__Your objective__: Leaving every picture out, repeat all of the entries below exactly.

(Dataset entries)
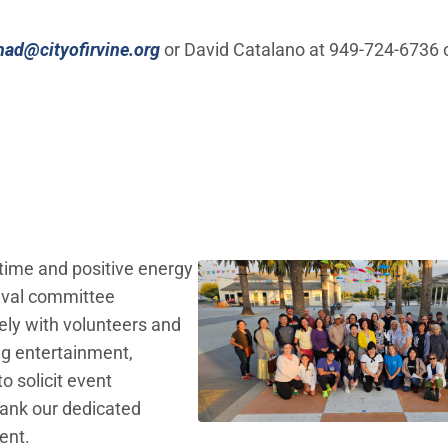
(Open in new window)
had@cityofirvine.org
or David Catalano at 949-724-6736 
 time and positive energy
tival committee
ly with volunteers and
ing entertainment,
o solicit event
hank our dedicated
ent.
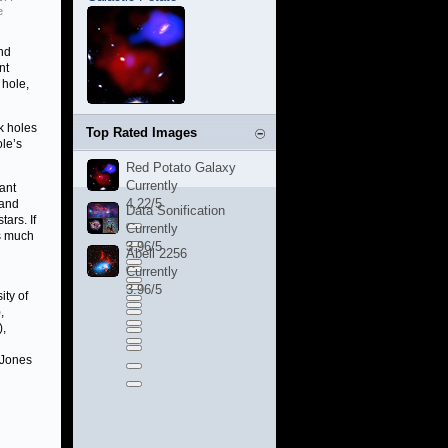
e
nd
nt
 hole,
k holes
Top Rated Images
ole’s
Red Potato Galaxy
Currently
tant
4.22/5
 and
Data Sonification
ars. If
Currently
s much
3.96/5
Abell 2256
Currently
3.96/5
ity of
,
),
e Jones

__Answer box__:
(Open in new window)
had@cityofirvine.org
or David Catalano at 949-724-6736 
 time and positive energy
tival committee
ly with volunteers and
ing entertainment,
o solicit event
hank our dedicated
ent.
e
nd
nt
 hole,
k holes
Top Rated Images
ole’s
Red Potato Galaxy
Currently
tant
4.22/5
 and
Data Sonification
ars. If
Currently
s much
3.96/5
Abell 2256
Currently
3.96/5
ity of
,
),
e Jones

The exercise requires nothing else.